Süperstar estetikle ilgili benzetmelerden hiç hoşlanmıyor. Haklı da!
İrem Derici ünlü reklamcı babası Hulusi gibi esprili bir popçu. Kendisiyle ilgili birtakım takıntıları yok. Hatta kendisiyle dalga bile geçebiliyor. Basına karşı samimi ve içten davranıyor. Aklına geleni sonucunu düşünmeden söyleyebiliyor. Bu yüzden de farkında olmadan birilerini sinirlendirebiliyor. İrem "Yıllar içinde 3 burun, 1 silikon, sayısız botoks ve diş estetiği yaptırdım. Estetik işinde Ajda’yı geçeceğim" demiş. Hemen gidip bunu Süperstar’a yetiştirmişler. "İrem’in estetik işinde sizi örnek almasına ne diyorsunuz?" diye sormuşlar. Ajda gülüp geçeceğine "O beni hiç ilgilendirmez. Ben böyle açıklamalara alıştım. Artık olgunlukla karşılıyorum" demiş. Ama verdiği cevap hiç de olgunlukla karşıladığını göstermemiş. Estetik dendiğinde akla ilk Ajda geliyor. Her estetik yaptıranı kendisiyle kıyaslıyorlar. Üstelik Ajda’nın isminin estetikle anılması yıllardır devam ediyor. Süperstar ne kadar alıştığını söylese de estetikle ilgili benzetmelerden hiç hoşlanmıyor. Haklı da! Tahammül, hoşgörü bir yere kadar. Herkesin bir hassas noktası vardır. İrem, Ajda’nın bam teline basmış!
Kaçan balık büyük olur
Seda Sayan uzun süredir birlikte olduğu sevgilisi Erkan Çelik'ten ayrılmış. Çelik, iddiaya göre imam nikahlı eşi gayrimenkul zengini Seda’dan tapuların bir kısmını üstüne geçirmesini istemiş. Ünlü sanatçı da çok sinirlenip ilişkiyi bitirmiş.
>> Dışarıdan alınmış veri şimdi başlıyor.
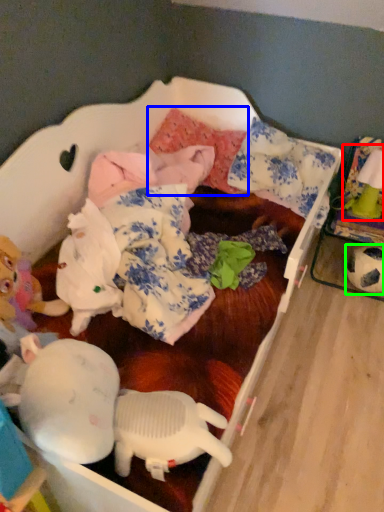 Question: Considering the real-world distances, which object is closest to toy (highlighted by a red box)? pillow (highlighted by a blue box) or toy (highlighted by a green box).

Choices:
 (A) pillow
 (B) toy

Answer: (B) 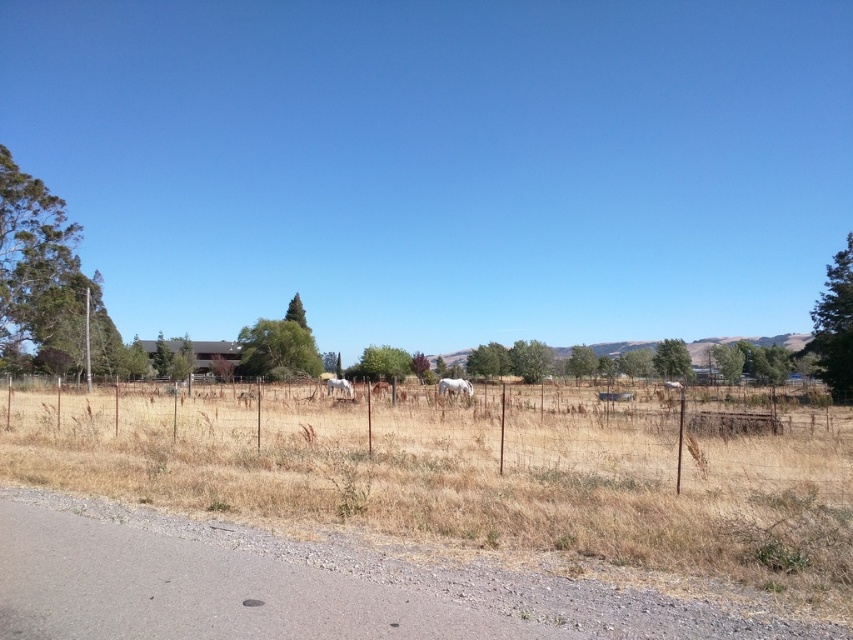 Looking at this image, who is taller, dry grass at center or white glossy horse at center?

white glossy horse at center

Is dry grass at center above white glossy horse at center?

Yes, dry grass at center is above white glossy horse at center.

Which is behind, point (816, 468) or point (445, 387)?

The point (445, 387) is behind.

The width and height of the screenshot is (853, 640). Identify the location of dry grass at center. (469, 476).

Between point (451, 534) and point (341, 385), which one is positioned in front?

Point (451, 534)

Who is positioned more to the left, dry grass at center or white matte horse at center?

white matte horse at center

Where is `dry grass at center`? The width and height of the screenshot is (853, 640). dry grass at center is located at coordinates (469, 476).

Is point (444, 384) in front of point (335, 384)?

Yes, point (444, 384) is in front of point (335, 384).

Is white glossy horse at center shorter than white matte horse at center?

In fact, white glossy horse at center may be taller than white matte horse at center.

Which is in front, point (448, 392) or point (328, 380)?

Point (448, 392) is more forward.

Image resolution: width=853 pixels, height=640 pixels. I want to click on white glossy horse at center, so click(454, 387). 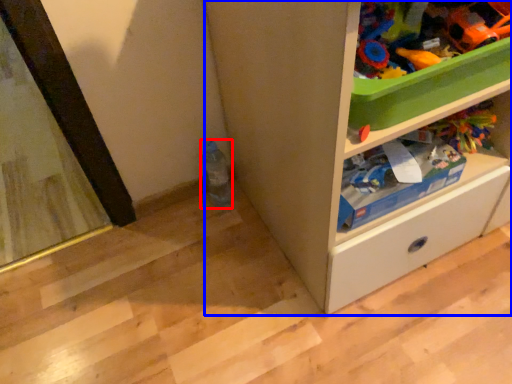 Question: Which object appears farthest to the camera in this image, bottle (highlighted by a red box) or cabinetry (highlighted by a blue box)?

Choices:
 (A) bottle
 (B) cabinetry

Answer: (A) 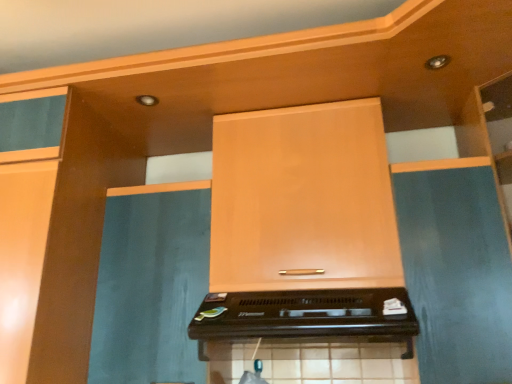 Question: Would you say matte wood cabinet at center contains black plastic toaster at center?

Choices:
 (A) no
 (B) yes

Answer: (A)

Question: Does matte wood cabinet at center have a lesser width compared to black plastic toaster at center?

Choices:
 (A) yes
 (B) no

Answer: (A)

Question: Can you confirm if matte wood cabinet at center is positioned to the right of black plastic toaster at center?

Choices:
 (A) no
 (B) yes

Answer: (B)

Question: From a real-world perspective, is matte wood cabinet at center on top of black plastic toaster at center?

Choices:
 (A) no
 (B) yes

Answer: (B)

Question: Would you say matte wood cabinet at center is outside black plastic toaster at center?

Choices:
 (A) no
 (B) yes

Answer: (B)

Question: Is matte wood cabinet at center facing towards black plastic toaster at center?

Choices:
 (A) yes
 (B) no

Answer: (B)

Question: Is black plastic toaster at center to the left of matte wood cabinet at center from the viewer's perspective?

Choices:
 (A) yes
 (B) no

Answer: (A)

Question: From the image's perspective, is black plastic toaster at center below matte wood cabinet at center?

Choices:
 (A) yes
 (B) no

Answer: (A)

Question: Is matte wood cabinet at center located within black plastic toaster at center?

Choices:
 (A) yes
 (B) no

Answer: (B)

Question: Is black plastic toaster at center positioned in front of matte wood cabinet at center?

Choices:
 (A) no
 (B) yes

Answer: (B)

Question: Does black plastic toaster at center have a smaller size compared to matte wood cabinet at center?

Choices:
 (A) yes
 (B) no

Answer: (A)

Question: Is black plastic toaster at center thinner than matte wood cabinet at center?

Choices:
 (A) no
 (B) yes

Answer: (A)

Question: In the image, is matte wood cabinet at center on the left side or the right side of black plastic toaster at center?

Choices:
 (A) right
 (B) left

Answer: (A) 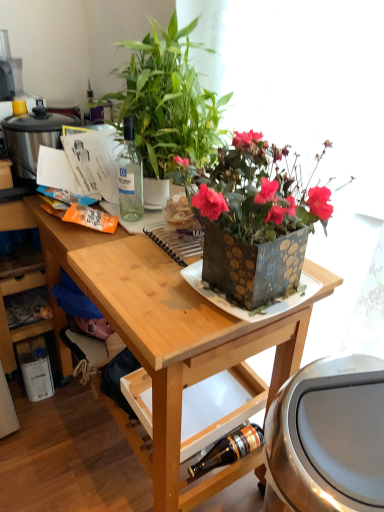 The width and height of the screenshot is (384, 512). I want to click on vacant space positioned to the left of metallic square plate at center, so click(154, 286). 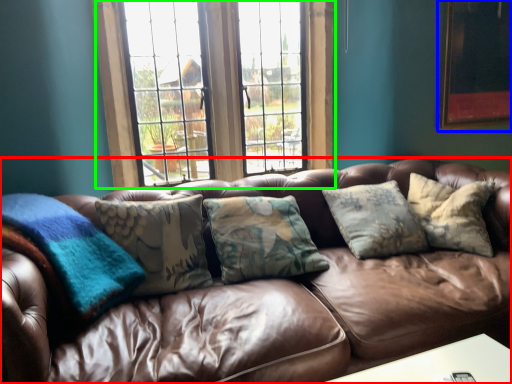 Question: Which is farther away from studio couch (highlighted by a red box)? picture frame (highlighted by a blue box) or window (highlighted by a green box)?

Choices:
 (A) picture frame
 (B) window

Answer: (A) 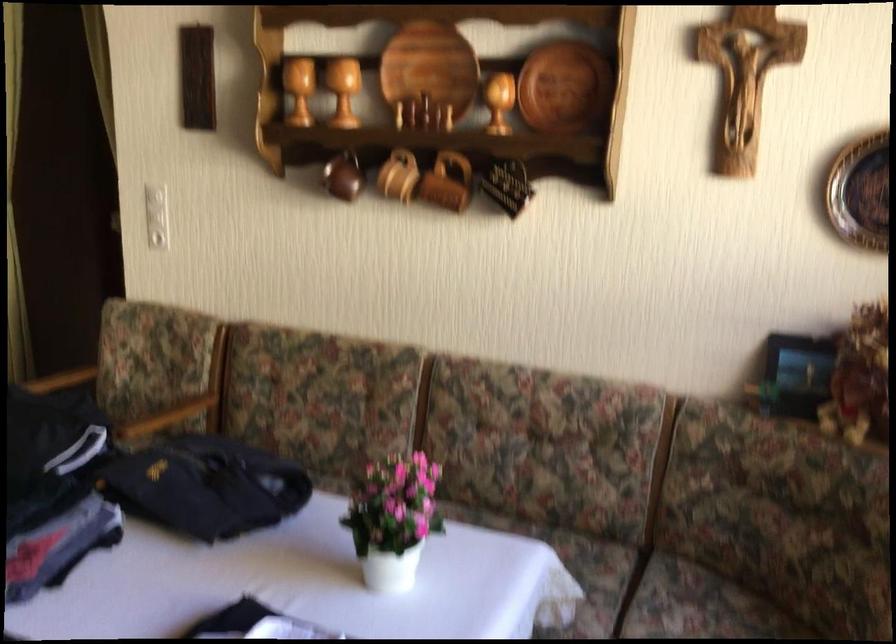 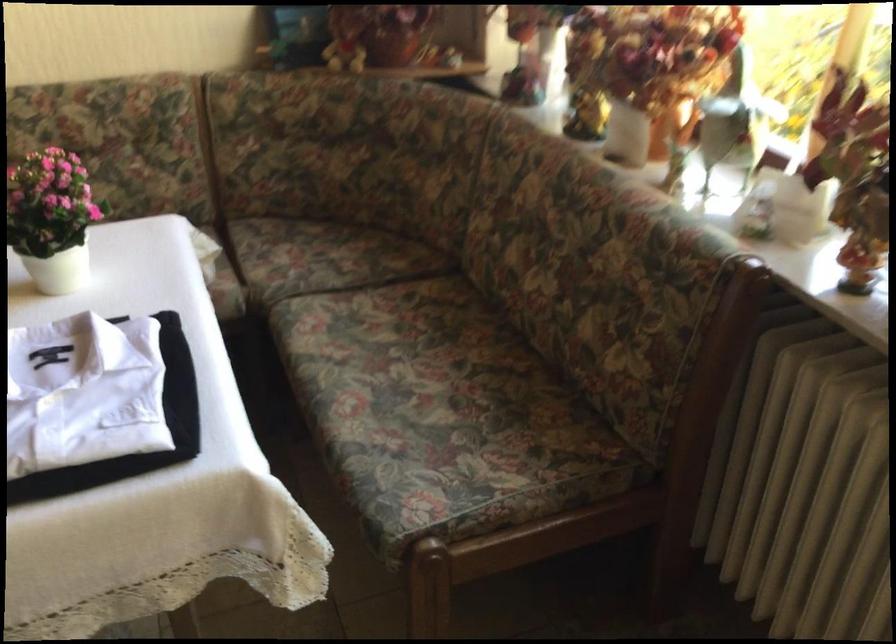 Locate, in the second image, the point that corresponds to [401,522] in the first image.

(52, 218) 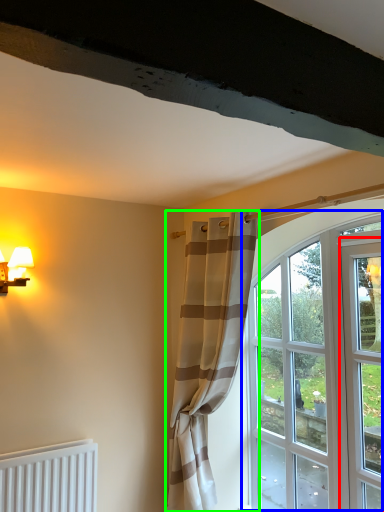 Question: Based on their relative distances, which object is nearer to screen door (highlighted by a red box)? Choose from window (highlighted by a blue box) and curtain (highlighted by a green box).

Choices:
 (A) window
 (B) curtain

Answer: (A) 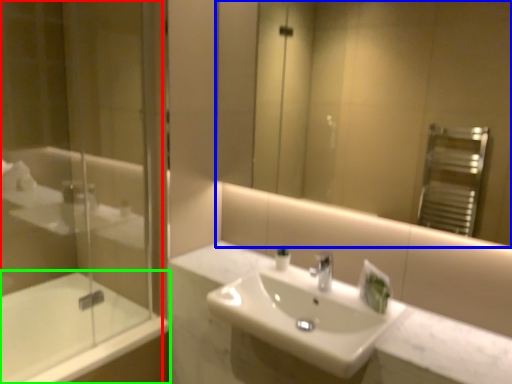 Question: Which is nearer to the shower door (highlighted by a red box)? mirror (highlighted by a blue box) or bathtub (highlighted by a green box).

Choices:
 (A) mirror
 (B) bathtub

Answer: (B) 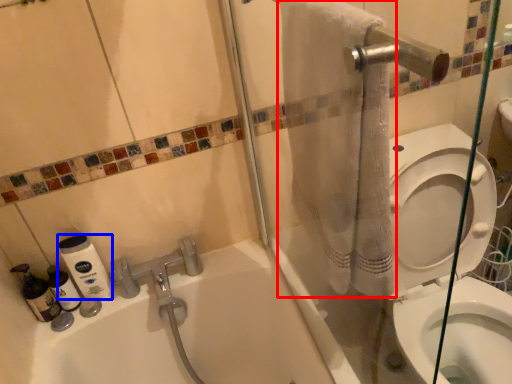 Question: Among these objects, which one is farthest to the camera, bath towel (highlighted by a red box) or cleaning product (highlighted by a blue box)?

Choices:
 (A) bath towel
 (B) cleaning product

Answer: (B)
Ancak başından 8 evlilik geçen Seda Sayan bu iddiaları reddediyor. "Biz aşkı tükettik. Ben Erkan’a hiçbir zaman balık vermedim. Balık tutmasını öğrettim. Asla mal mülk peşinde olmaması benim ona aşık olmamı sağlamıştı" diyor. Biraz daha üstüne gitseler "Evimizin geçimini Erkan sağlıyordu, bana da cep harçlığı veriyordu" diyecek.
Seda’nın sus payı olarak Erkan’ın terk ettiği ailesine Gaziantep’te bir ev aldığı yazılmıştı. Şimdi de Seda 6 yıllık hayat arkadaşına ilişkileri süresince balık vermediğini, balık tutmayı öğrettiğini söylüyor. Demek iyi öğretememiş. Ne demişler? Kaçan balık büyük olur. Kaçamayan ızgara!
Yeter ki marka olsun
Popun kraliçesi Demet Akalın lakabına yakışır şekilde yaşıyor. Yurt dışı konserlerine özel uçakla gidiyor, pahalı saatler, takılar takıyor. Giyim zevki olup olmadığı tartışılır ama sürekli dünyaca ünlü markalar alıyor.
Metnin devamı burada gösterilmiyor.